Aim of the exercise | Show each line of the records below where the word "click" occurs.

Extracted entries |

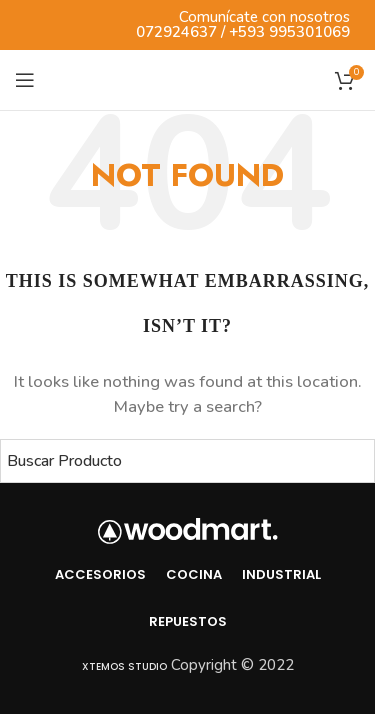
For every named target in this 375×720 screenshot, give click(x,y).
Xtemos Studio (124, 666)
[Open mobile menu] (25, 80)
* * *
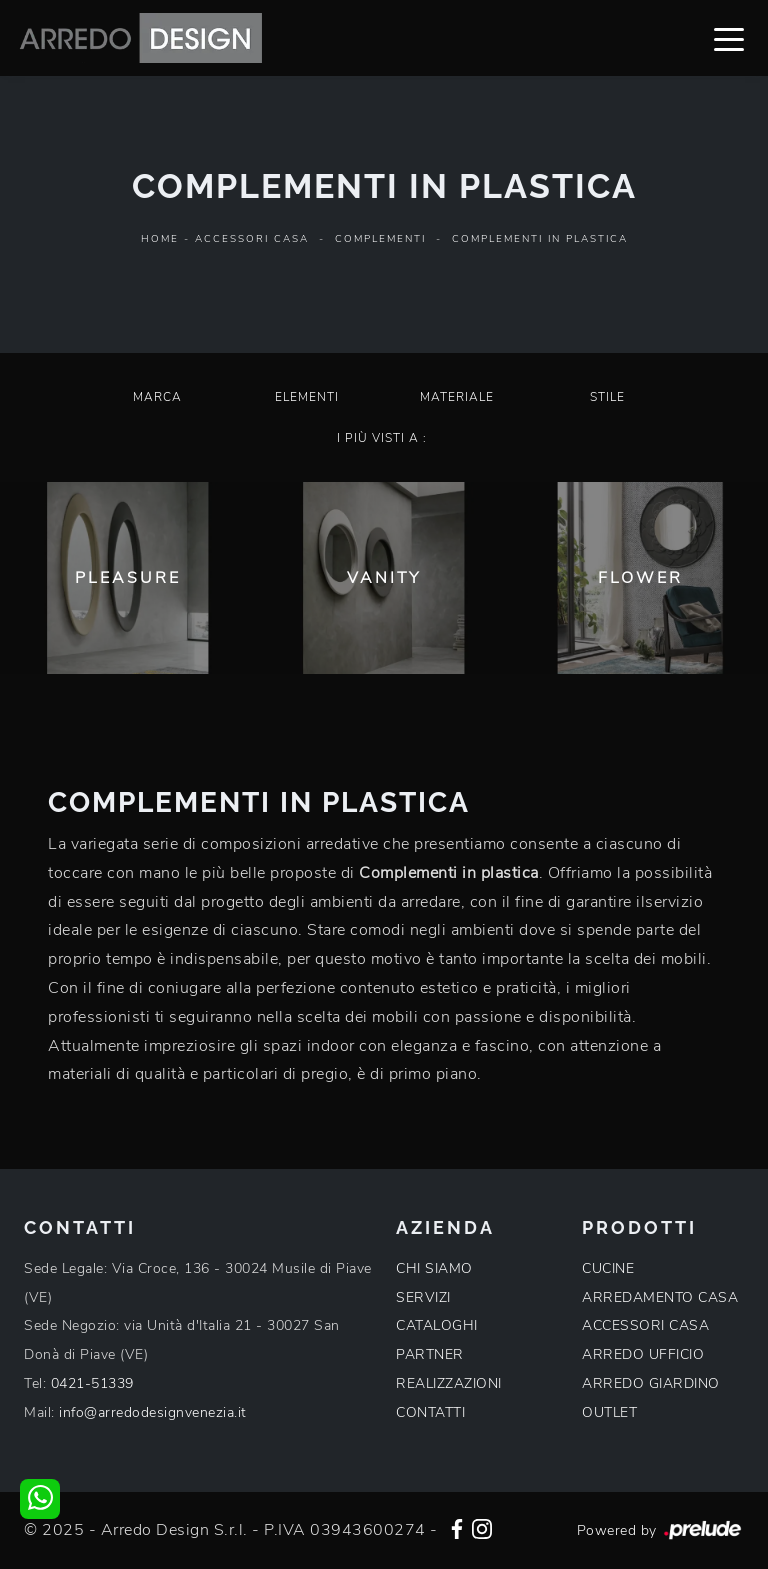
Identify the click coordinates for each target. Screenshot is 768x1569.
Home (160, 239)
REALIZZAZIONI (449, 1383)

Task solution |
For every named target in this 375×720 screenshot, give click(x,y).
Identify the click coordinates for each target. Screenshot is 768x1569.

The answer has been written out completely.